→ **RAW DATA**:
═══

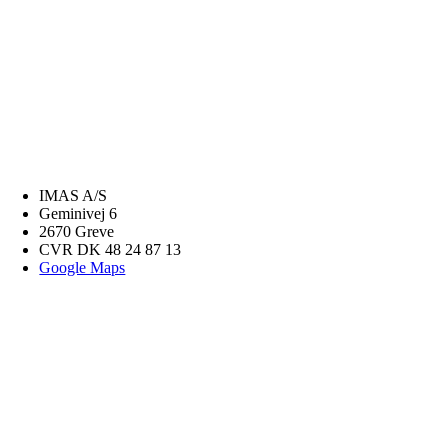
IMAS A/S
Geminivej 6
2670 Greve
CVR DK 48 24 87 13
Google Maps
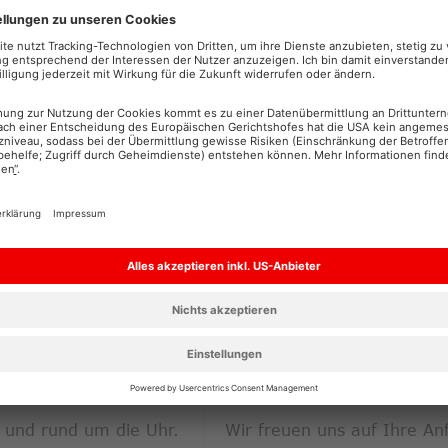
WIR BERATEN SIE 
ERVICELINE
ANMELDUNG ZUR
ENERGIEBERATUN
 / 660 660
 und rund um die Uhr.
Wir freuen uns auf Ihre An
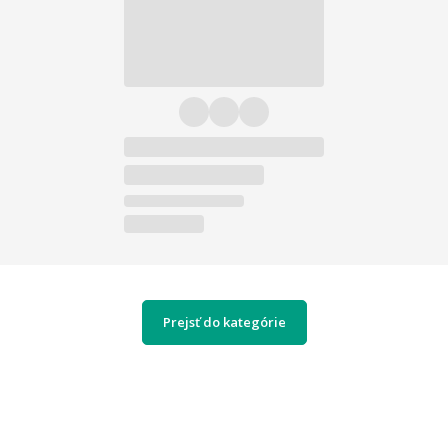
Prejsť do kategórie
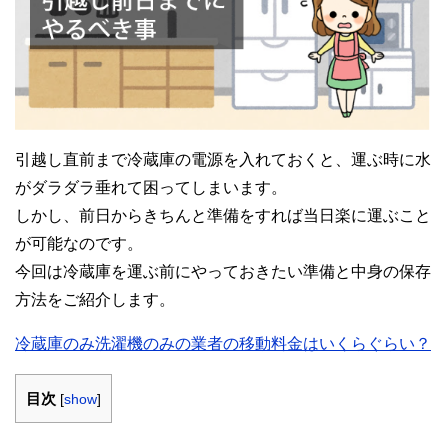
引越し直前まで冷蔵庫の電源を入れておくと、運ぶ時に水
がダラダラ垂れて困ってしまいます。
しかし、前日からきちんと準備をすれば当日楽に運ぶこと
が可能なのです。
今回は冷蔵庫を運ぶ前にやっておきたい準備と中身の保存
方法をご紹介します。
冷蔵庫のみ洗濯機のみの業者の移動料金はいくらぐらい？
目次
[
show
]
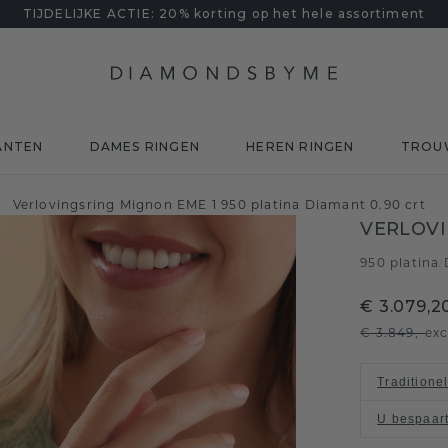
TIJDELIJKE ACTIE: 20% korting op het hele assortiment
ANTEN
DAMES RINGEN
HEREN RINGEN
TROU
Verlovingsring Mignon EME 1 950 platina Diamant 0.90 crt
/
VERLOVI
950 platina
/
€ 3.079,2
€ 3.849,-
exc
Traditione
U bespaar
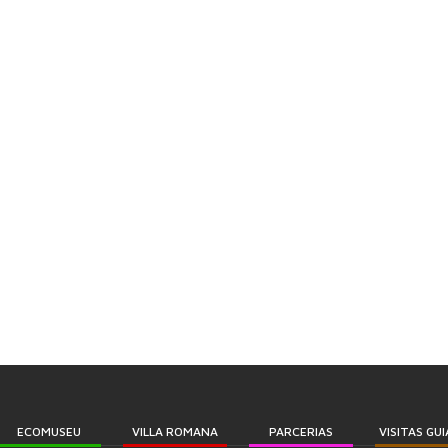
ECOMUSEU
VILLA ROMANA
PARCERIAS
VISITAS GU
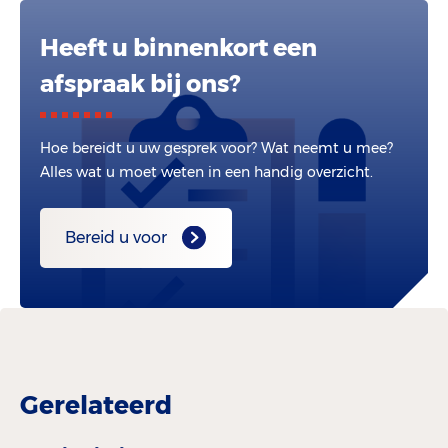
Heeft u binnenkort een
afspraak bij ons?
Hoe bereidt u uw gesprek voor? Wat neemt u mee?
Alles wat u moet weten in een handig overzicht.
Bereid u voor
Gerelateerd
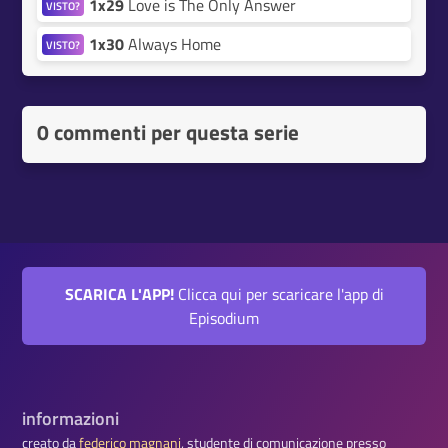
1x29
Love is The Only Answer
VISTO?
1x30
Always Home
VISTO?
0 commenti per questa serie
SCARICA L'APP!
Clicca qui per scaricare l'app di
Episodium
informazioni
creato da
federico magnani
, studente di comunicazione presso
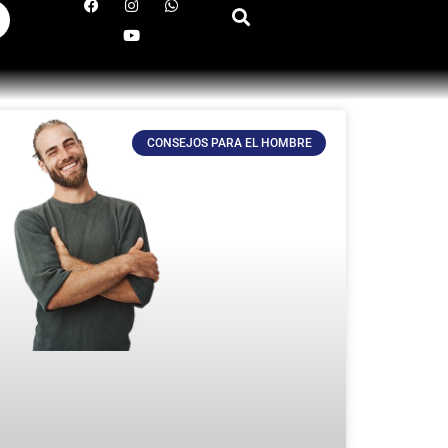
CONSEJOS PARA EL HOMBRE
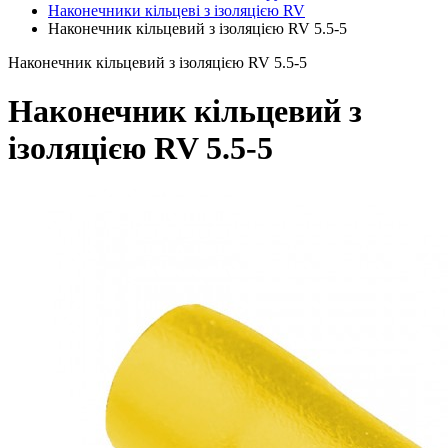
Наконечники кільцеві з ізоляцією RV
Наконечник кільцевий з ізоляцією RV 5.5-5
Наконечник кільцевий з ізоляцією RV 5.5-5
Наконечник кільцевий з
ізоляцією RV 5.5-5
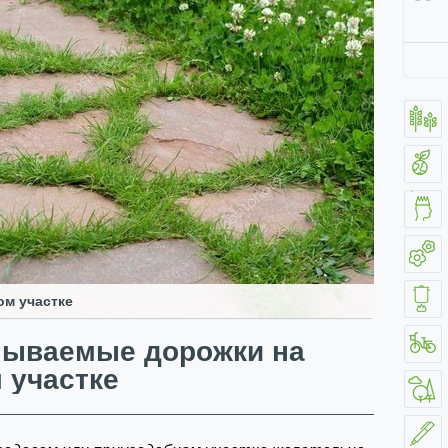
м участке
мываемые дорожки на
 участке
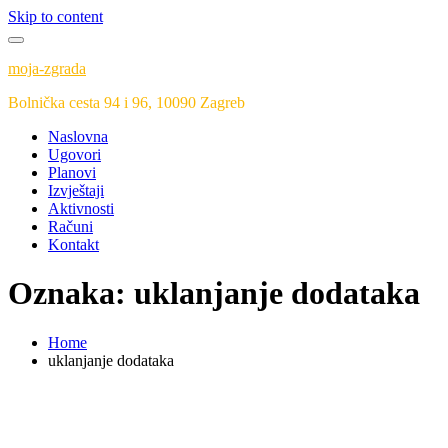
Skip to content
moja-zgrada
Bolnička cesta 94 i 96, 10090 Zagreb
Naslovna
Ugovori
Planovi
Izvještaji
Aktivnosti
Računi
Kontakt
Oznaka:
uklanjanje dodataka
Home
uklanjanje dodataka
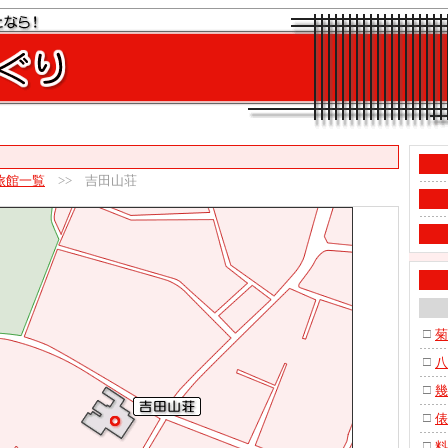
旅館一覧
>> 吉田山荘
□
菊
□
八
□
幾
□
俵
□
料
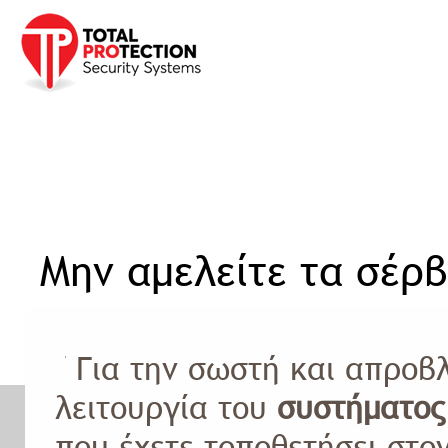
Προφίλ
Προϊόντα
Υπηρεσίες
Έργα
Νέα Ανακ
Αρχική σελίδα
»
Συμβουλές
»
Μην
Μην αμελείτε τα σέρβ
Για την σωστή και απροβ
λειτουργία του
συστήματος
που έχετε τοποθετήσει στο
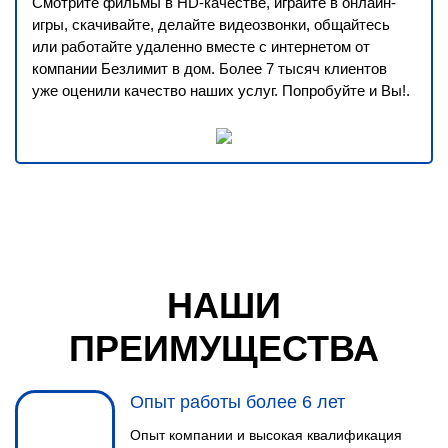
Смотрите фильмы в HD-качестве, играйте в онлайн-
игры, скачивайте, делайте видеозвонки, общайтесь
или работайте удаленно вместе с интернетом от
компании Безлимит в дом. Более 7 тысяч клиентов
уже оценили качество наших услуг. Попробуйте и Вы!.
НАШИ
ПРЕИМУЩЕСТВА
Опыт работы более 6 лет
Опыт компании и высокая квалификация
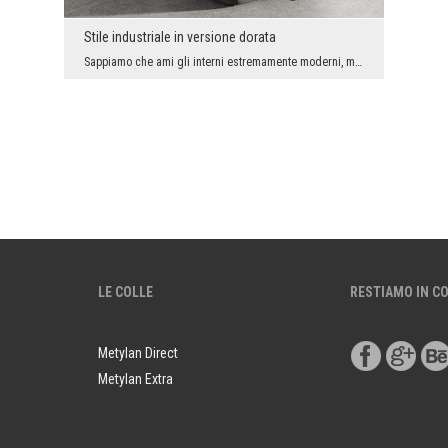
Stile industriale in versione dorata
Sappiamo che ami gli interni estremamente moderni, minimalisti, ricchi di linee semplici. Geometr...
LE COLLE
RESTIAMO IN C
Metylan Direct
Metylan Extra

═══

Take every line from the data that contains the word "ізоляцією".

Наконечники кільцеві з ізоляцією RV
Наконечник кільцевий з ізоляцією RV 5.5-5
Наконечник кільцевий з ізоляцією RV 5.5-5
ізоляцією RV 5.5-5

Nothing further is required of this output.